Protesters in an un-Promised Land
Extinction Rebellion is making wonderful disturbances in London, New York, Australia, and Germany, and it’s the eighth anniversary of Occupy Wall Street. Today I revisited the park where the Portland occupation stood for a month between mid-October and mid-November, 2011. This sculpture called “The Promised Land” was decorated with duct tape when the occupation was evicted (see Extra, my photo from 2011), and now it’s wreathed in spider webs. The statue is settler white supremacist propaganda, erected in 1993 with no consideration for the Multnomah and Chinook people who were stewards of the land (not promised to anyone) for years before white settlers arrived with guns and a sense of entitlement. The spider webs are more appropriate than the duct tape, as the ideology the statue represents is frozen in time and dying, though our President and his supporters have yet to figure that out.
The Portland Occupation is dear to my heart because it’s where I met the community of local activists and “protesters” who have been my friends and co-workers since then, and many of them are now joining XR.

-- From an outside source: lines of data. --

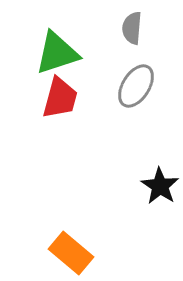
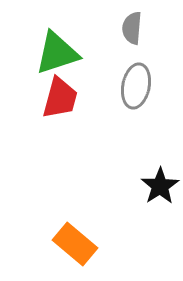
gray ellipse: rotated 21 degrees counterclockwise
black star: rotated 6 degrees clockwise
orange rectangle: moved 4 px right, 9 px up
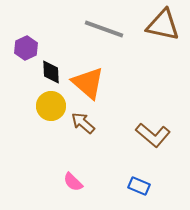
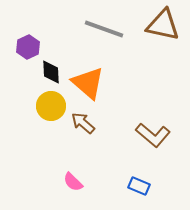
purple hexagon: moved 2 px right, 1 px up
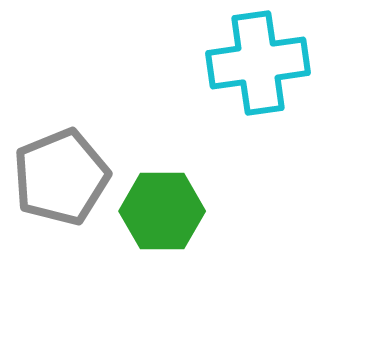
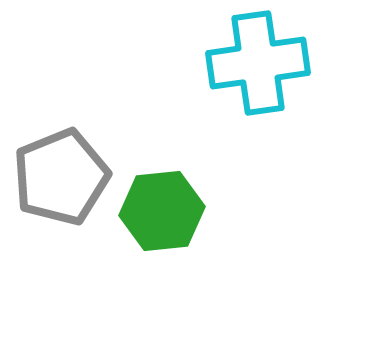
green hexagon: rotated 6 degrees counterclockwise
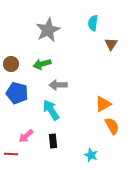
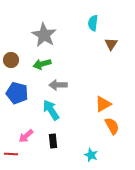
gray star: moved 4 px left, 5 px down; rotated 15 degrees counterclockwise
brown circle: moved 4 px up
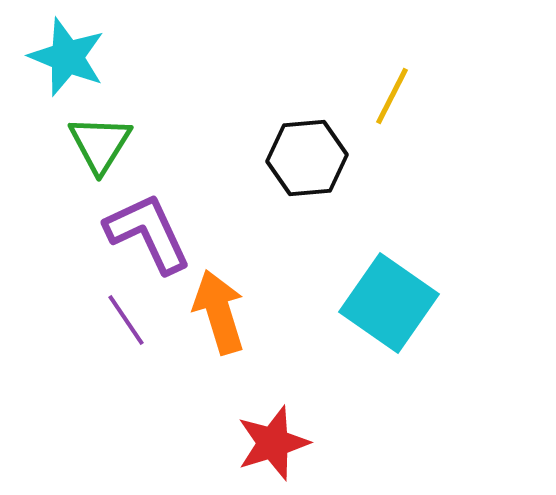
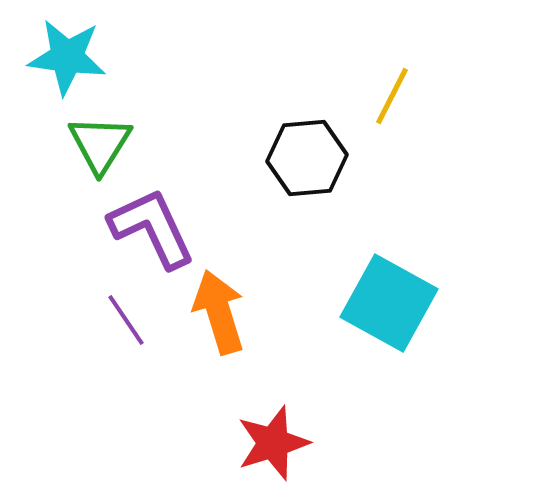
cyan star: rotated 14 degrees counterclockwise
purple L-shape: moved 4 px right, 5 px up
cyan square: rotated 6 degrees counterclockwise
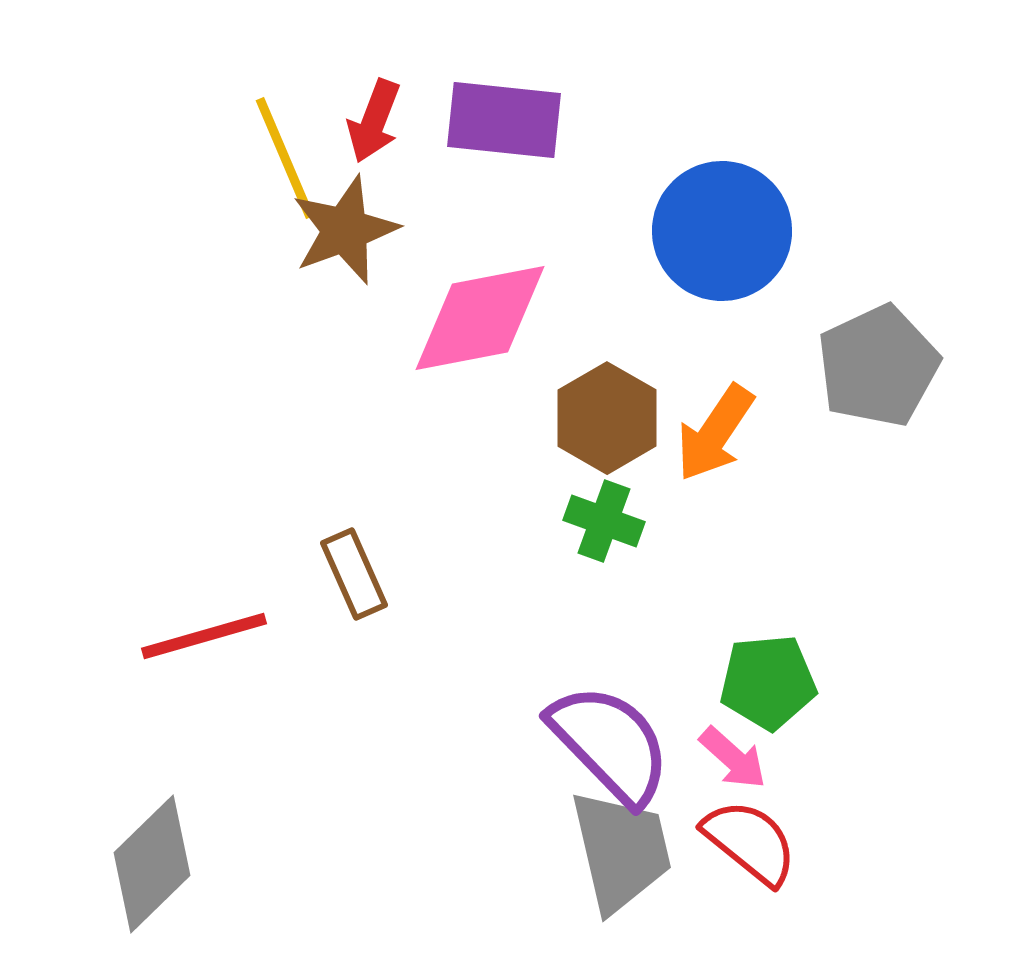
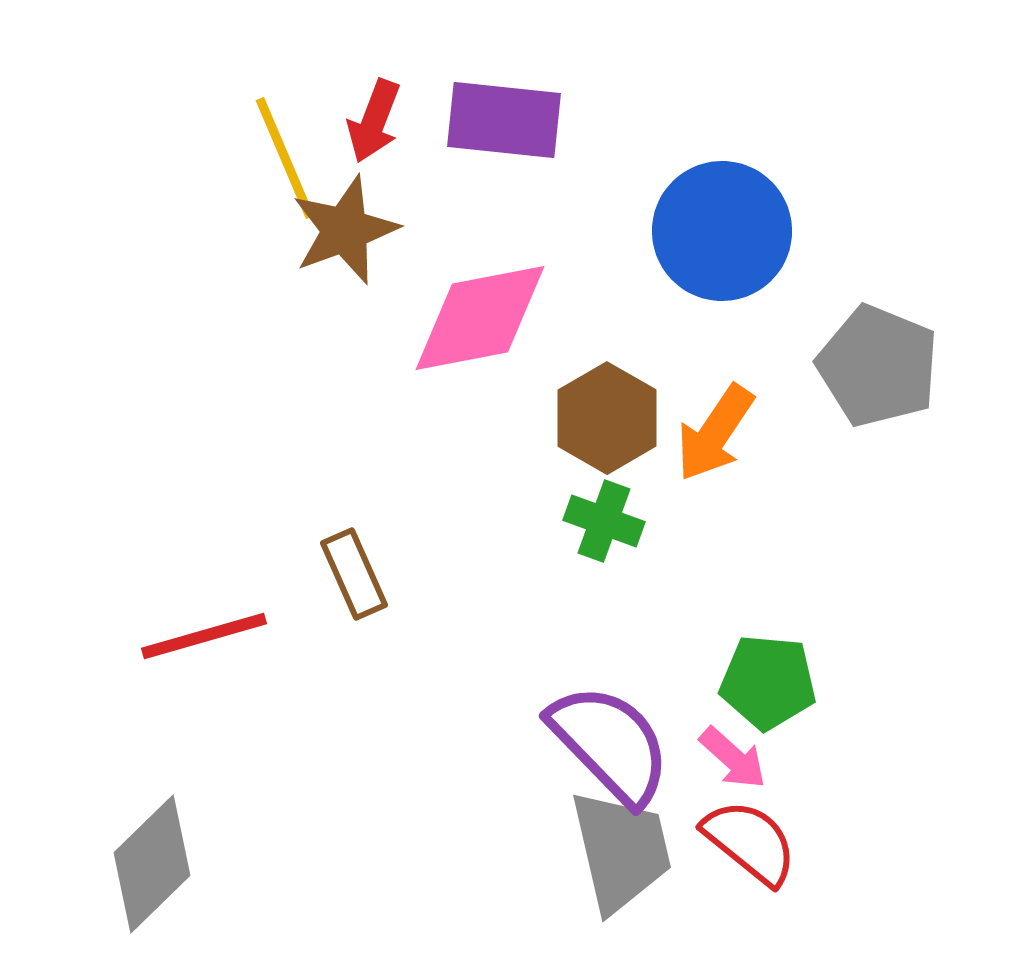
gray pentagon: rotated 25 degrees counterclockwise
green pentagon: rotated 10 degrees clockwise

I had lunch with one of that lot. She makes her living administering programs for a non-profit that provides services to adults with disabilities, and she has been supporting Don’t Shoot Portland with IT skills since 2013. I’ve often seen her at rallies and protests, but today was the first time we sat down to get personally acquainted. She loves theatre and reads plays aloud for fun with her teenage kids; she calls herself a “math nerd” and has degrees in philosophy and biophysics; and she’s about to become a foster parent because she has skills for working with children who are recovering from trauma. When I think “protester,” I think of her. I think of a man who designs apps to support legal defense for immigrants. I think of artists and nurses, teachers and lawyers, physicians and union organizers, all substantial, multi-talented people, all “protesters.”
Boris Johnson referred to XR in London as “uncooperative crusties” in “hemp-smelling bivouacs.” He has a better vocabulary than the orange one, which isn’t saying much, but they both underestimate the brilliance and the commitment of protesters.